**Work required:** Your answer is to be the count alone: the number of lines in the data below where "technology" appears.
"""
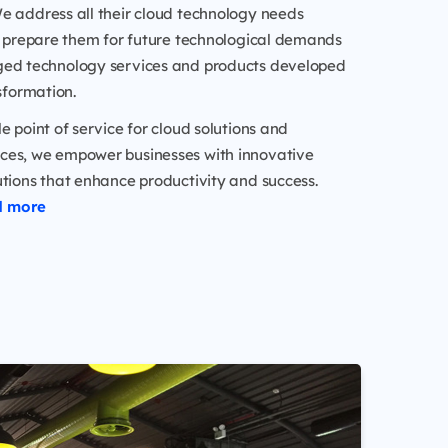
e address all their cloud technology needs
nd prepare them for future technological demands
ed technology services and products developed
nsformation.
le point of service for cloud solutions and
es, we empower businesses with innovative
tions that enhance productivity and success.
d more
"""
**Response:** 2